Power consumption of up-to-date graphics cards have risen from around 60W to about 160W in the last three years and it is highly likely that this trend will continue. Even though PCI Express 2.0 is set to overcome the current power consumption limits, PCI special interest group (PCI SIG) is working on a standard for add-on cards that fit into current platforms, but consume up to 300W.
PCI SIG recently announced that it was working on electromechanical specification of PCI Express add-on cards that addresses graphics power and thermals greater than those supported by PCI Express CEM 1.1 and PCI Express 150W 1.0. Its purpose is to provide additional capabilities for PCI Express graphics within the existing framework of an evolutionary strategy that is based on existing motherboard form factors.

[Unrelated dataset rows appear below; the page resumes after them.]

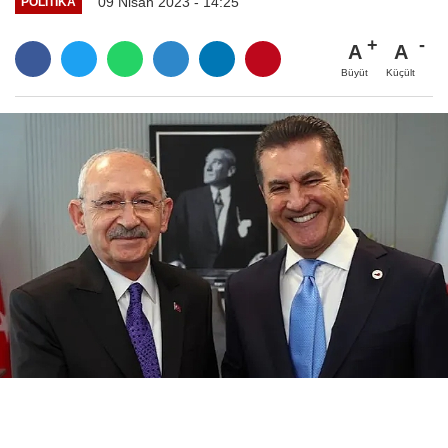
09 Nisan 2023 - 14:25
POLITIKA
A
A
Büyüt
Küçült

Currently both ATI Radeon HD 2900 XT and Nvidia GeForce 8800 GTX/Ultra fit into present PCI Express 1.1/1.0a specification. As is known, according to PCI Express 1.0a standards, a device that consumes maximum of 150W should consume maximum 75W from the mainboard’s slot and maximum 75W from power supply unit’s PCI Express connector. The GeForce 8800 GTX/Ultra has power consumption of about 130W and while it devours more than 80W of power from power supply unit (PSU), it uses two connectors, which means that there should be no problems. The Radeon HD 2900 XT consumes approximately 160W and uses one 6-pin and one 8-pin connectors while sucking up to approximately 110W from a PSU, according to measurements by X-bit labs. However, exact specifications for graphics cards that consume more than 150W and more than 75W from PCI Express connector are not defined.
The new PCI Express 225W/300W graphics card electromechanical specification is primarily designed to deliver additional electrical power to a PCI Express graphics add-in card and provide increased card volume for the management of thermals, according to a statement by PCI SIG.
The 30-day member review for the version 0.5 draft specification ends on Wednesday, June 6, 2007.